6. The infrared emission method based on environmental perception as described in claim 5, characterized in that, It also includes continuously recording the false detection records of the infrared transmitter, combining the false detection records according to the timestamp of each false detection record to obtain a false detection record sequence, continuously recording the working adaptation strategy of the infrared transmitter, combining the working adaptation strategies according to the time period corresponding to each working adaptation strategy to obtain an adaptation strategy sequence, aligning the false detection record sequence, the adaptation strategy sequence, the basic monitoring sequence, and the meteorological monitoring sequence in time to analyze the strategy adaptation effect of the infrared transmitter, and incorporating the strategy adaptation effect into the process of the adaptive adjustment algorithm analyzing the working adaptation strategy.

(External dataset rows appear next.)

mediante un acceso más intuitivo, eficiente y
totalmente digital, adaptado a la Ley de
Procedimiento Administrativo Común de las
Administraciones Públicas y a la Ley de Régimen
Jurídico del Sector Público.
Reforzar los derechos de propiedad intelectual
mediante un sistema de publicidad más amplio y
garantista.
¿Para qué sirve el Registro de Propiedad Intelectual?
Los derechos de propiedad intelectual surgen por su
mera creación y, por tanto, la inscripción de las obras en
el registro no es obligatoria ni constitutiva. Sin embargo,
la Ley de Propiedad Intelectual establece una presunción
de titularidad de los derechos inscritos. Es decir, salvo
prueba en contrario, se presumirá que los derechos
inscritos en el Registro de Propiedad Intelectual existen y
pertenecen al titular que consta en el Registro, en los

7. The infrared emission method based on environmental perception as described in claim 6, characterized in that, The steps of time-aligning the false detection record sequence, the adaptation strategy sequence, the basic monitoring sequence, and the meteorological monitoring sequence to analyze the strategy adaptation effect of the infrared emitter include: The false detection record sequence, the adaptation strategy sequence, the basic monitoring sequence, and the meteorological monitoring sequence, which are in a time-aligned state, are vectorized to obtain the strategy adaptation feature matrix; An adjacency matrix is constructed based on the policy adaptation feature matrix, and cluster analysis is performed on the adjacency matrix. The cluster analysis results of the adjacency matrix are used to deploy an association resolution algorithm for the policy adaptation feature matrix. The correlation analysis algorithm is used to analyze the correlation of each feature vector in the strategy adaptation feature matrix to obtain the strategy adaptation effect of various work adaptation strategies relative to various environmental condition features.

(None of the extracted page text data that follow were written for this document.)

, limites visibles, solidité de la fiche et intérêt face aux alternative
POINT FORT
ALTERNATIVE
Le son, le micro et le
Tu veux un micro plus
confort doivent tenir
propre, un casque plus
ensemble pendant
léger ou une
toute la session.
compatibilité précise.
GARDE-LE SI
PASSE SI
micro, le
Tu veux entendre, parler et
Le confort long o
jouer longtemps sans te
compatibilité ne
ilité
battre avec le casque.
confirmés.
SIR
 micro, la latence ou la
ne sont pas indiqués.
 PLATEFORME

8. An infrared emission system based on environmental perception, characterized in that, An infrared emission method based on environmental perception as described in any one of claims 1-7, comprising: The environmental monitoring module is used to collect multi-dimensional environmental parameters from the infrared transmitter to obtain environmental monitoring data. An environmental analysis module is used to analyze the real-time working environment of the infrared transmitter based on the environmental monitoring data to obtain environmental condition characteristics. An adaptive adjustment module is used to adaptively adjust the operating parameters of the infrared emitter according to the characteristics of the environmental conditions.